Siang itu kami menikmati makan siang di tepi hutan yang hanya ada kehidupan manusia pada kisaran 137 tahun silam. Ketika itu, Belanda menjajah Indonesia. Merekalah yang menghuni hutan Ujoeng Peuneung. Di sini mereka dirikan sebuah pelabuhan, tetapi tsunami 2004 telah menghancurleburkan dermaga itu.
Tak begitu jauh dari pelabuhan juga menjulang sebuah mercusuar berketinggian 85 meter dengan lokasi persis di atas sebuah gunung. Pelabuhan dan mercusuar sama-sama dinamakan Williams Torren.
Konon, kedua bangunan yang dibangun pada 1875 itu merupakan hadiah pernikahan raja William III atau William Alexander Paul Frederick Lodewijk. Ia seorang penguasa Belanda yang kala itu memiliki andil besar melakukan pembangunan demi kepentingan kolonialisme Belanda di Asia.
Salah satunya pembangunan pelabuhan Sabang. Mercusuar serta Pelabuhan Williams Torren juga dibangun sebagai penunjang operasional pelabuhan Sabang yang merupakan jalur lintas terpadat Asia Tenggara kala itu. Di dunia hanya ada tiga mercusuar Williams Torren, yaitu di Kepulauan Karibia, Holland, dan Aceh.
Kini mercusuar dikelola oleh Departemen Perhubungan Laut Distrik Navigasi Sabang. Lima petugas ditempatkan di hutan belantara itu untuk memastikan lampu mercusuar tetap menyala.
“Kami akan diganti per dua bulan sekali,” kata Tony Suharto. Ia komandan dari empat anak buahnya. Mereka tunduk ke Kantor Perhubungan yang berlokasi di Sabang.
Pulo Aceh sendiri adalah sebuah nama kecamatan yang secara administratif termasuk wilayah Kabupaten Aceh Besar. Ia adalah nama kecamatan dari gabungan sebelas pulau yang terletak di kawasan itu, yaitu Pulo Breuh, Pulo Nasi, Pulo Teunom atau Keureusek, Pulo Jroeng, Pulo Teungkurak, Pulo Bunta, Pulo Tuan Diapit, Pulo U, Pulo Sidom, Pulo Geupon, dan Pulo Lhee Blah.
Hanya Pulo Breuh dan Pulo Nasi yang berpenghuni. Selebihnya adalah gugusan pulau sepi tak bertuan. Di Pulo Breuh ada 12 desa, 8 desa berada di selatan dan 4 desa di utara, sedangkan Pulo Nasi terdiri dari 5 desa saja.
Perjalanan ke Pulo Aceh tentu saja melalui jalur laut. Bertolak dari Lampulo atau Uleelheu, Banda Aceh, kisaran waktu tempuh bervariasi, mulai dua hingga empat jam, tergantung pada desa mana yang hendak dituju.

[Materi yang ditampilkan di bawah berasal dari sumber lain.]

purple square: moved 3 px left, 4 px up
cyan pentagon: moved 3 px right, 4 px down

Waktu tercepat adalah mengunjungi Desa Lamteng di Pulo Nasi, yakni dua jam. Yang paling jauh adalah desa yang akan kami kunjungi kali ini, yaitu Meulingge. Letaknya di bagian utara Pulau Breuh. Jika cuaca tidak bersahabat, waktu tempuh bisa lebih dari empat jam.

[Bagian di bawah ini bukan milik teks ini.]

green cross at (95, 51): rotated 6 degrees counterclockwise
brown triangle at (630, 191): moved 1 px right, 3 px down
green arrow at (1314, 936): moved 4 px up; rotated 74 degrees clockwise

Secara sosial, warga Meulingge masih tertinggal. Puskesmas masih hanya sebatas gedung kosong. Tak ada dokter, tak ada bidan, dan tak ada peralatan medis ataupun obat-obatan.

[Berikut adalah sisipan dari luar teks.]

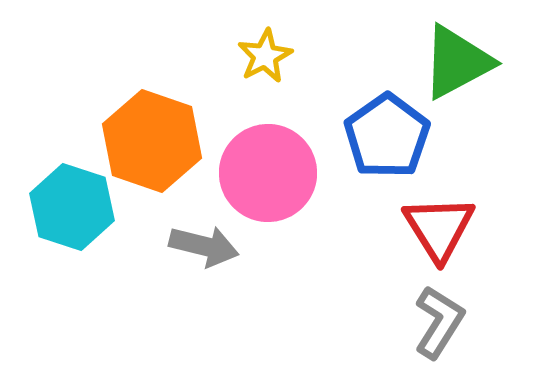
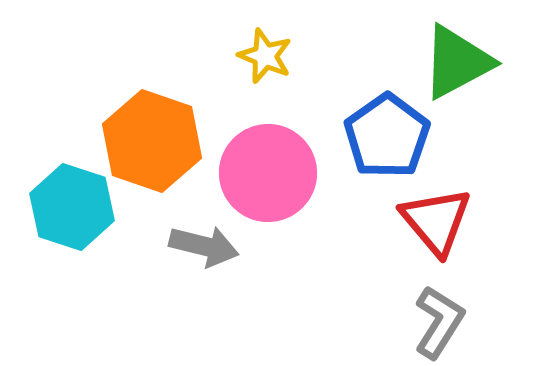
yellow star: rotated 22 degrees counterclockwise
red triangle: moved 3 px left, 7 px up; rotated 8 degrees counterclockwise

Warga Meulingge yang sakit harus berobat ke Banda Aceh atau ke Lampuyang, sebuah desa tempat berada ibu kota Kecamatan Pulo Aceh. Namun, dalam praktik kesehariannya, mereka cenderung memilih pengobatan alternatif dengan cara di-rajah oleh teungku.

Hamparan Laut Di Pulo Aceh
 Beberapa bulan sebelumnya, listrik juga masih menjadi barang langka di pulau ini. Namun, sejak tiga bulan belakangan, warga telah dapat menikmati listrik dengan sempurna.Di Desa Meulingge inilah Mercusuar Williams Torren berdiri menjulang. Untuk sampai ke sini, selain menaiki boat dengan jurusan langsung Banda Aceh-Meulingge, perjalanan juga bisa ditempuh melalui jalur darat, tentu saja setelah tiba di Desa Gugop yang berada di Pulo Breuh Selatan.
Kedua pilihan jalur tempuh itu memiliki keunikan masing-masing. Pada perjalanan sebelumnya, kami mencoba rute langsung Banda Aceh – Meulingge. Rute ini merupakan sebuah pilihan mengadu nyali dengan menantang ganas ombak pada lekuk-lekuk pulau kecil tak bertuan.
“Kalau ada pejabat yang ingin berkunjung ke desa kami, akan saya bawa lewat jalur ini biar mereka tahu bagaimana bahayanya perjalanan kami setiap hari,” kata Abdul Latif, pawang boat. Ia tertawa melihat kami mengencangkan pegangan dan mulai ketakutan. Tak ayal, seluruh isi perut saya tumpah waktu itu.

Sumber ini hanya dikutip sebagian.